Your instructions
All of the records below are to be copied exactly.
START Provided material
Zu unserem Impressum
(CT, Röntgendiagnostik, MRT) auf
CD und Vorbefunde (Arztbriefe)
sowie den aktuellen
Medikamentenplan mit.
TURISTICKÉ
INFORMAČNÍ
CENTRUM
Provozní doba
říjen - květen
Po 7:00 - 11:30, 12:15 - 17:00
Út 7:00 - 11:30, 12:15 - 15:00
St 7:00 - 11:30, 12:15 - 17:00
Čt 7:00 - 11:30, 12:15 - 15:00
END Provided material
Task result
Zu unserem Impressum
(CT, Röntgendiagnostik, MRT) auf
CD und Vorbefunde (Arztbriefe)
sowie den aktuellen
Medikamentenplan mit.
TURISTICKÉ
INFORMAČNÍ
CENTRUM
Provozní doba
říjen - květen
Po 7:00 - 11:30, 12:15 - 17:00
Út 7:00 - 11:30, 12:15 - 15:00
St 7:00 - 11:30, 12:15 - 17:00
Čt 7:00 - 11:30, 12:15 - 15:00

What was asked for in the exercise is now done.